TASK BRIEF:
Nothing should be left out when you copy the entries below.

(Data records)
####
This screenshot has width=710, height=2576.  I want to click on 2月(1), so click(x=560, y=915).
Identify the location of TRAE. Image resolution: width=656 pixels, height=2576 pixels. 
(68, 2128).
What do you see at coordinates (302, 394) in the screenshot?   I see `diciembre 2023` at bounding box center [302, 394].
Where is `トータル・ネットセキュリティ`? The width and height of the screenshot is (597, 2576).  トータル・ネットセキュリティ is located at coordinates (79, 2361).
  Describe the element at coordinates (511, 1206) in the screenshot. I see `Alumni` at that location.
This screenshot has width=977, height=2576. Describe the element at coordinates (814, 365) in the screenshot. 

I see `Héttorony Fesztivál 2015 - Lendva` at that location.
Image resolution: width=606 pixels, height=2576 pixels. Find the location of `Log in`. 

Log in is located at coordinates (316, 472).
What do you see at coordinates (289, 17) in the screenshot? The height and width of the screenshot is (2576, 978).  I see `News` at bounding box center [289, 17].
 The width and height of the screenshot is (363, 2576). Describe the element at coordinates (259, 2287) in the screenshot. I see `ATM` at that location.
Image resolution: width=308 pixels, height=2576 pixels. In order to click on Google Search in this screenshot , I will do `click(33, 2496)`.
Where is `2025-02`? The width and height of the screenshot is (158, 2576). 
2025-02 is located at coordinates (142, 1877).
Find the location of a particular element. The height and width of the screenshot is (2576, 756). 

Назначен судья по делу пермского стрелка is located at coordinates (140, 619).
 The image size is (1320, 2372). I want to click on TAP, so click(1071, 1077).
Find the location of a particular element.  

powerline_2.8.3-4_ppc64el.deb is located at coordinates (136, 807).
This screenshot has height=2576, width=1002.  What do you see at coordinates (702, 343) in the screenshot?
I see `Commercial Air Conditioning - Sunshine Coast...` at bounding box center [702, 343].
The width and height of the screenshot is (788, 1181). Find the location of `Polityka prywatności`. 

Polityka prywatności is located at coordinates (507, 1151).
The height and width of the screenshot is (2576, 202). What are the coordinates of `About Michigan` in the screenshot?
####
PROBLEM SOLUTION:
This screenshot has width=710, height=2576.  I want to click on 2月(1), so click(x=560, y=915).
Identify the location of TRAE. Image resolution: width=656 pixels, height=2576 pixels. 
(68, 2128).
What do you see at coordinates (302, 394) in the screenshot?   I see `diciembre 2023` at bounding box center [302, 394].
Where is `トータル・ネットセキュリティ`? The width and height of the screenshot is (597, 2576).  トータル・ネットセキュリティ is located at coordinates (79, 2361).
  Describe the element at coordinates (511, 1206) in the screenshot. I see `Alumni` at that location.
This screenshot has width=977, height=2576. Describe the element at coordinates (814, 365) in the screenshot. 

I see `Héttorony Fesztivál 2015 - Lendva` at that location.
Image resolution: width=606 pixels, height=2576 pixels. Find the location of `Log in`. 

Log in is located at coordinates (316, 472).
What do you see at coordinates (289, 17) in the screenshot? The height and width of the screenshot is (2576, 978).  I see `News` at bounding box center [289, 17].
 The width and height of the screenshot is (363, 2576). Describe the element at coordinates (259, 2287) in the screenshot. I see `ATM` at that location.
Image resolution: width=308 pixels, height=2576 pixels. In order to click on Google Search in this screenshot , I will do `click(33, 2496)`.
Where is `2025-02`? The width and height of the screenshot is (158, 2576). 
2025-02 is located at coordinates (142, 1877).
Find the location of a particular element. The height and width of the screenshot is (2576, 756). 

Назначен судья по делу пермского стрелка is located at coordinates (140, 619).
 The image size is (1320, 2372). I want to click on TAP, so click(1071, 1077).
Find the location of a particular element.  

powerline_2.8.3-4_ppc64el.deb is located at coordinates (136, 807).
This screenshot has height=2576, width=1002.  What do you see at coordinates (702, 343) in the screenshot?
I see `Commercial Air Conditioning - Sunshine Coast...` at bounding box center [702, 343].
The width and height of the screenshot is (788, 1181). Find the location of `Polityka prywatności`. 

Polityka prywatności is located at coordinates (507, 1151).
The height and width of the screenshot is (2576, 202). What are the coordinates of `About Michigan` in the screenshot?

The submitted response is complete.